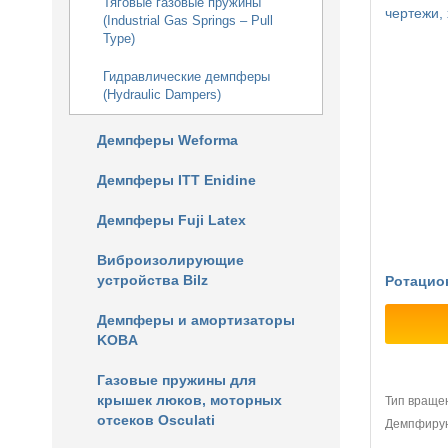
Тяговые газовые пружины
(Industrial Gas Springs – Pull
Type)
Гидравлические демпферы
(Hydraulic Dampers)
Демпферы Weforma
Демпферы ITT Enidine
Демпферы Fuji Latex
Виброизолирующие
устройства Bilz
Ротацио
Демпферы и амортизаторы
KOBA
Газовые пружины для
крышек люков, моторных
Тип враще
отсеков Osculati
Демпфиру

· · · · ·

WHAT YOU ARE ASKED TO DO:
Number of lines with the string "пружины" in them: give it by itself, based on the listing above.

RESULT OF THIS EXERCISE:
2